Data from: Oral anticoagulation in patients with chronic kidney disease: a systematic review and meta-analysis
Malhotra, Konark et al. (2019), Data from: Oral anticoagulation in patients with chronic kidney disease: a systematic review and meta-analysis, Dryad, Dataset, https://doi.org/10.5061/dryad.32c2qh4
Objective: Data regarding the efficacy and safety of warfarin and Non-Vitamin K Antagonist Oral Anticoagulant (NOAC) among patients with chronic kidney disease (CKD) remain scarce. Methods: Systematic review and meta-analysis of studies involving CKD patients treated on OACs was conducted to evaluate following outcomes: ischemic stroke, intracerebral hemorrhage (ICH), combined ischemic and hemorrhagic stroke (strokecombined), stroke or systemic embolism, mortality, and major bleeding events.
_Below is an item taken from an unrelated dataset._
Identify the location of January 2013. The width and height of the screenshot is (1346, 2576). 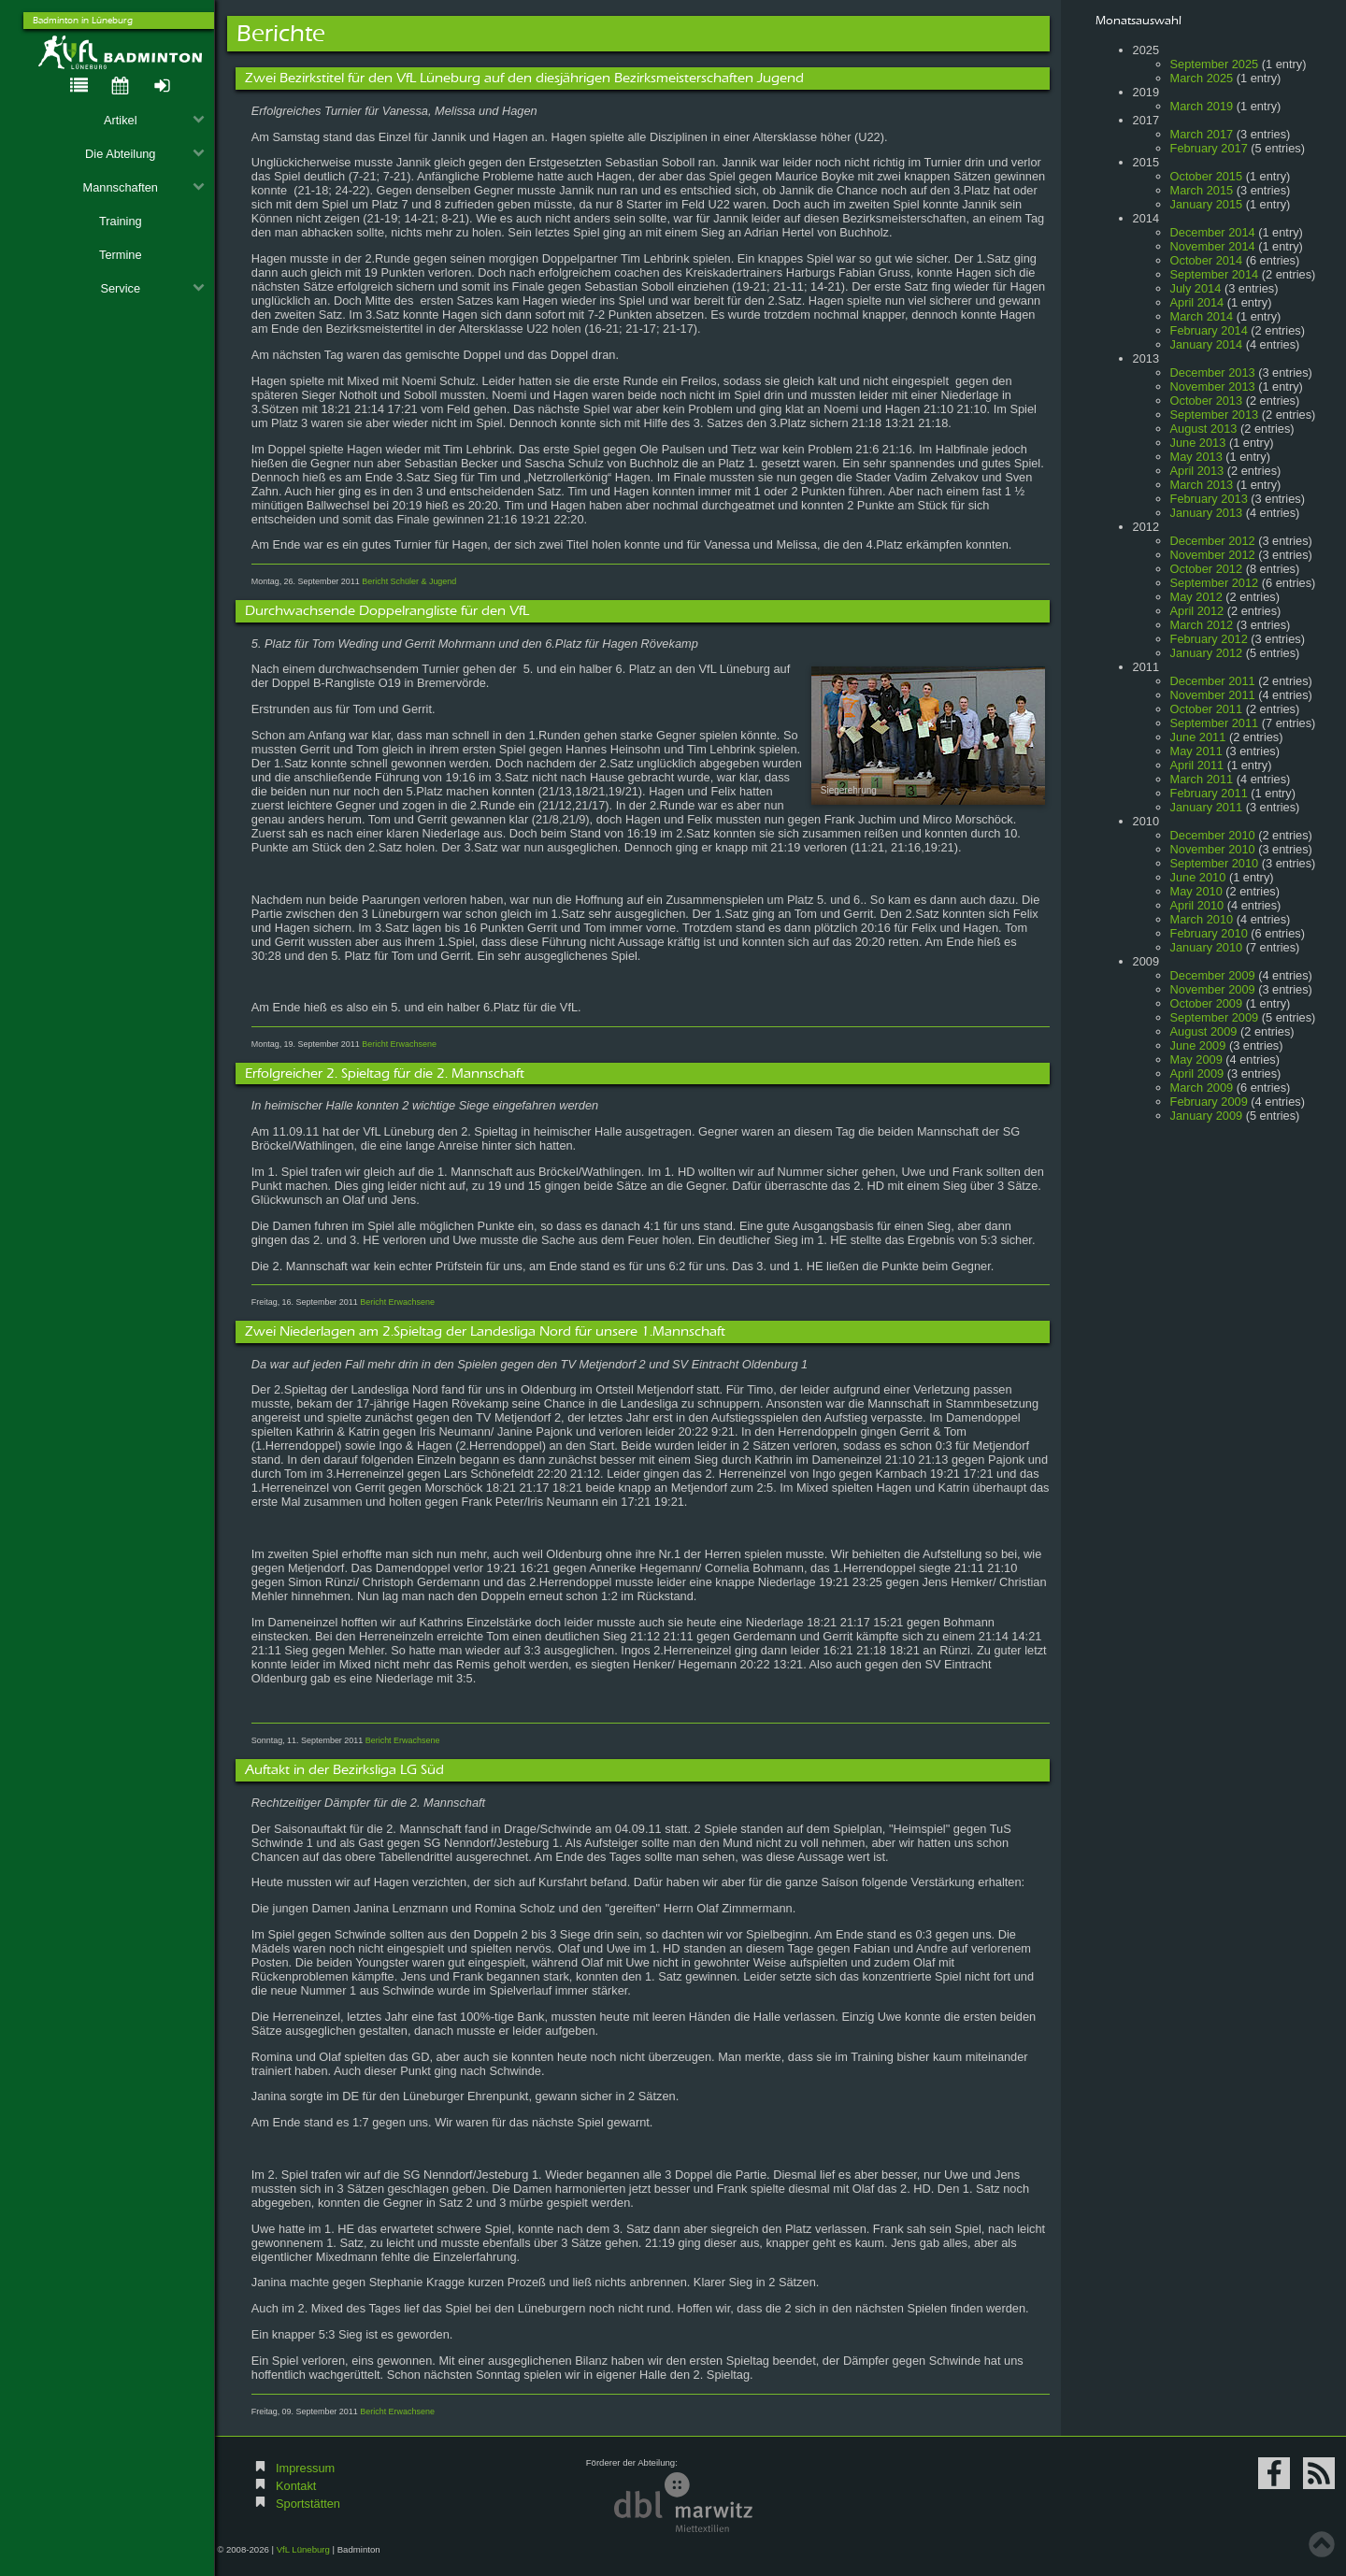 (1206, 513).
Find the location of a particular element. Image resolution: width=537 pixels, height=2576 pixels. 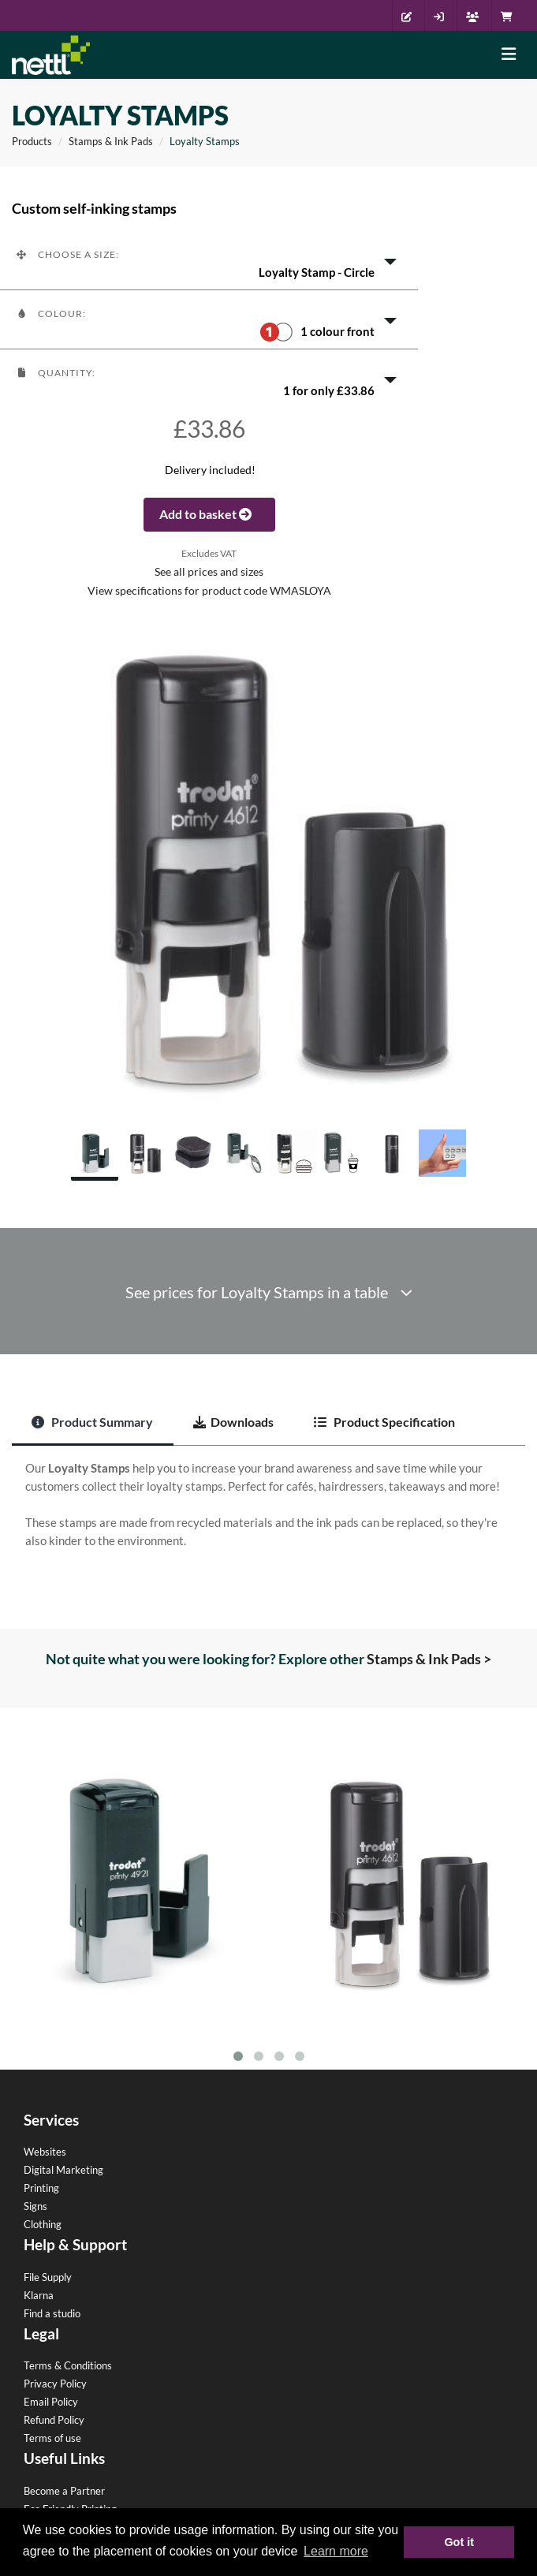 Stamps & Ink Pads is located at coordinates (111, 141).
CKD was defined based on creatinine clearance (CrCl) ranging from mild (CrCl: 60-89 ml/min), moderate (CrCl: 30-59 ml/min) and severe (CrCl: 15-29 ml/min). Results: Fifteen studies (7 comparing NOAC vs. warfarin & 8 comparing warfarin vs. no anticoagulant) were identified comprising 87,291 patients. Warfarin (vs. no anticoagulant) was associated with reduced risk of ischemic stroke [RR=0.68 (95%CI: 0.55-0.84)] and mortality [RR=0.70 (95%CI: 0.62-0.78)]. In comparison to warfarin, NOAC use lowered the risk of ICH [RR=0.43 (95%CI: 0.33-0.56)], strokecombined [RR=0.83 (95%CI: 0.72-0.96)], stroke or systemic embolism [RR=0.73 (95%CI: 0.62-0.85)] and major bleeding [RR=0.77 (95%CI: 0.66-0.90)]. In adjusted analyses, warfarin use (vs. no anticoagulant) was associated with reduced mortality [HRadj=0.68 (95%CI: 0.61-0.76)], whereas NOAC (vs. warfarin) use reduced the risk of ICH [HRadj=0.39 (95%CI: 0.30-0.50)] and stroke or systemic embolism [HRadj=0.75 (95%CI: 0.65-0.88)]. Our sensitivity analyses comparing different NOACs exhibited that factor Xa inhibitors (compared to warfarin) consistently reduced strokecombined [RR=0.84 (95%CI: 0.73-0.96)], mortality [RR=0.84 (95%CI: 0.70-1.00)], ICH [RR=0.45 (95%CI: 0.24-0.85)] and major bleeding [RR=0.76 (95%CI: 0.64-0.91)]. Conclusions: Amongst CKD patients treated with OAC, NOACs present with a more favorable safety and efficacy profile for various cardiovascular outcomes.